WHAT THIS TASK INVOLVES
A verbatim printing of the entries that follow is needed; pictures must not appear in it.

┌─ SUPPLIED RECORDS

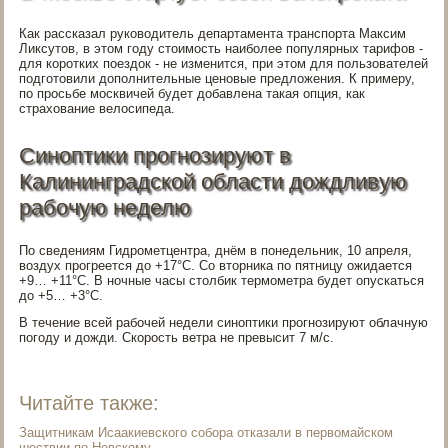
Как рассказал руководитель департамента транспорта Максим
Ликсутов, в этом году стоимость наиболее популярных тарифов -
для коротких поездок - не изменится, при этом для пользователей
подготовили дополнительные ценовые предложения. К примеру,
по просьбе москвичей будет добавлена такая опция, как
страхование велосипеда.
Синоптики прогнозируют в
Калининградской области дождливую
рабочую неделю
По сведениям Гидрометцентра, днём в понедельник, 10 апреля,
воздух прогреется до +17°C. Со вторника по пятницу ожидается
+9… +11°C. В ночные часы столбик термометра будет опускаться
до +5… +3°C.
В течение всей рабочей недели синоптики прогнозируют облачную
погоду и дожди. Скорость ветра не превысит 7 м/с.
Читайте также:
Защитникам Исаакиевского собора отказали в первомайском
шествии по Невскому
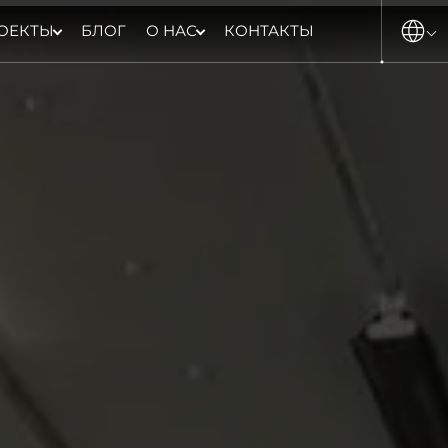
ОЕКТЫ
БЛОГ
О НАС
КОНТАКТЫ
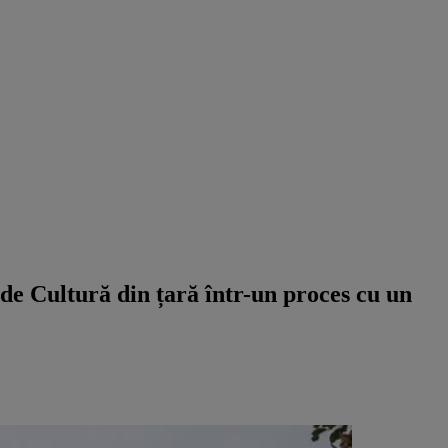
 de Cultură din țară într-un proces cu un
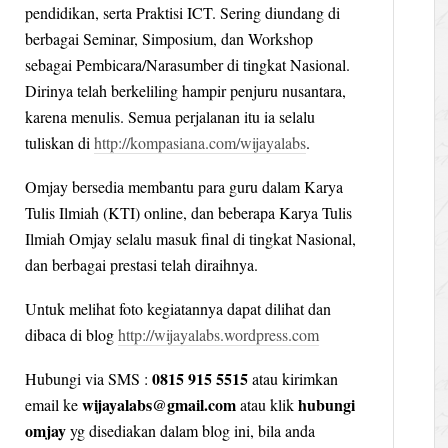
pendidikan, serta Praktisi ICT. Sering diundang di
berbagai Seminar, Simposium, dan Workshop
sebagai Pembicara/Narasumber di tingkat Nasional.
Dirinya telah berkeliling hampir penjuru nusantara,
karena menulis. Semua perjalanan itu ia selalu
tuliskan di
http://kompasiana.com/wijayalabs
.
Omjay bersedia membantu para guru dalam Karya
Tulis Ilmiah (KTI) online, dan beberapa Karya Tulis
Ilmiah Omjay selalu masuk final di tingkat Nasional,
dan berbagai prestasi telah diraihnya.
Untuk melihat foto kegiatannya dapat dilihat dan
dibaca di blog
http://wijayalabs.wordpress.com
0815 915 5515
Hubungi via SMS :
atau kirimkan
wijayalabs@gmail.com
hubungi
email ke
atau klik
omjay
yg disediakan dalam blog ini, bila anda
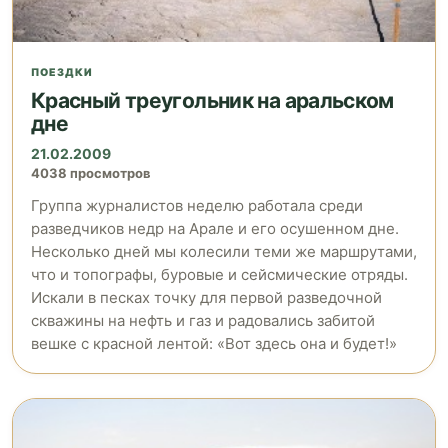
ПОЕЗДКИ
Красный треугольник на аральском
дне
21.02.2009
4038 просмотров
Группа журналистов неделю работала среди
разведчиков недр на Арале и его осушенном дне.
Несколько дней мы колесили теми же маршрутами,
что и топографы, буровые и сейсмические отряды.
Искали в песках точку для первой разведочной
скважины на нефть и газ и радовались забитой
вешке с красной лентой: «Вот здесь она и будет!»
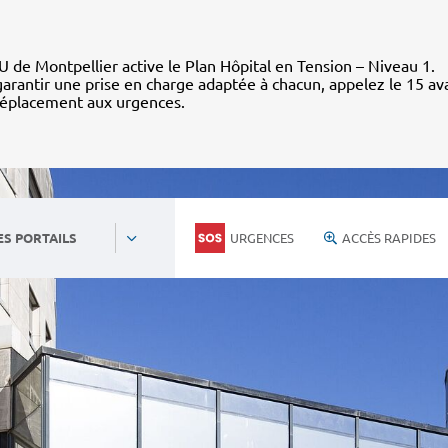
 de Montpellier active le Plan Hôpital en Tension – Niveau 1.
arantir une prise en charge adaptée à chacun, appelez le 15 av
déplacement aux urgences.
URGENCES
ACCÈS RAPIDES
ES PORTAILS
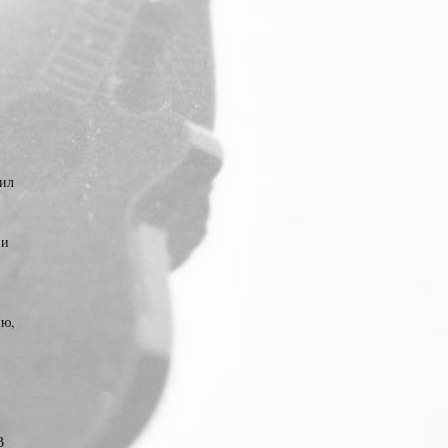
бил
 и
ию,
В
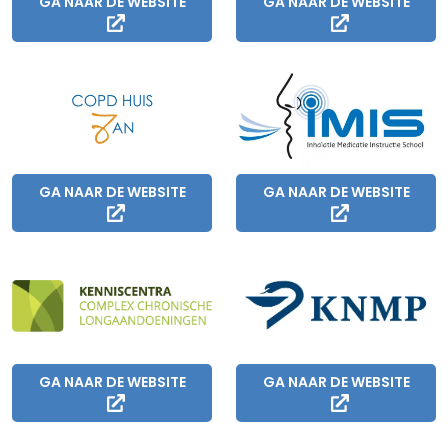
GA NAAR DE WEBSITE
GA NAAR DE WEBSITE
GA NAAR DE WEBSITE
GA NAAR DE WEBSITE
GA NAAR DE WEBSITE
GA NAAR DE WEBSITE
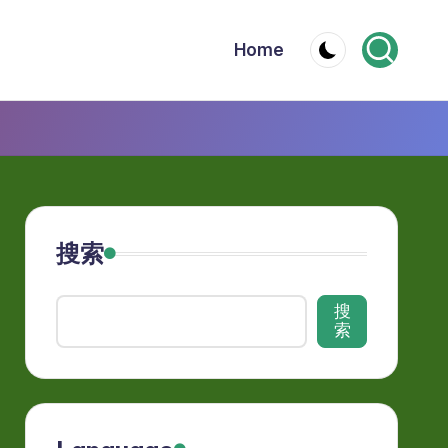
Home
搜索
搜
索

└─

ANSWER FOR THIS EXERCISE
Как рассказал руководитель департамента транспорта Максим
Ликсутов, в этом году стоимость наиболее популярных тарифов -
для коротких поездок - не изменится, при этом для пользователей
подготовили дополнительные ценовые предложения. К примеру,
по просьбе москвичей будет добавлена такая опция, как
страхование велосипеда.
Синоптики прогнозируют в
Калининградской области дождливую
рабочую неделю
По сведениям Гидрометцентра, днём в понедельник, 10 апреля,
воздух прогреется до +17°C. Со вторника по пятницу ожидается
+9… +11°C. В ночные часы столбик термометра будет опускаться
до +5… +3°C.
В течение всей рабочей недели синоптики прогнозируют облачную
погоду и дожди. Скорость ветра не превысит 7 м/с.
Читайте также:
Защитникам Исаакиевского собора отказали в первомайском
шествии по Невскому
ОЕКТЫ
БЛОГ
О НАС
КОНТАКТЫ
 de Cultură din țară într-un proces cu un
pendidikan, serta Praktisi ICT. Sering diundang di
berbagai Seminar, Simposium, dan Workshop
sebagai Pembicara/Narasumber di tingkat Nasional.
Dirinya telah berkeliling hampir penjuru nusantara,
karena menulis. Semua perjalanan itu ia selalu
tuliskan di
http://kompasiana.com/wijayalabs
.
Omjay bersedia membantu para guru dalam Karya
Tulis Ilmiah (KTI) online, dan beberapa Karya Tulis
Ilmiah Omjay selalu masuk final di tingkat Nasional,
dan berbagai prestasi telah diraihnya.
Untuk melihat foto kegiatannya dapat dilihat dan
dibaca di blog
http://wijayalabs.wordpress.com
0815 915 5515
Hubungi via SMS :
atau kirimkan
wijayalabs@gmail.com
hubungi
email ke
atau klik
omjay
yg disediakan dalam blog ini, bila anda
ПОЕЗДКИ
Красный треугольник на аральском
дне
21.02.2009
4038 просмотров
Группа журналистов неделю работала среди
разведчиков недр на Арале и его осушенном дне.
Несколько дней мы колесили теми же маршрутами,
что и топографы, буровые и сейсмические отряды.
Искали в песках точку для первой разведочной
скважины на нефть и газ и радовались забитой
вешке с красной лентой: «Вот здесь она и будет!»
 de Montpellier active le Plan Hôpital en Tension – Niveau 1.
arantir une prise en charge adaptée à chacun, appelez le 15 av
déplacement aux urgences.
URGENCES
ACCÈS RAPIDES
ES PORTAILS
бил
 и
ию,
В
GA NAAR DE WEBSITE
GA NAAR DE WEBSITE
GA NAAR DE WEBSITE
GA NAAR DE WEBSITE
GA NAAR DE WEBSITE
GA NAAR DE WEBSITE
Home
搜索
搜
索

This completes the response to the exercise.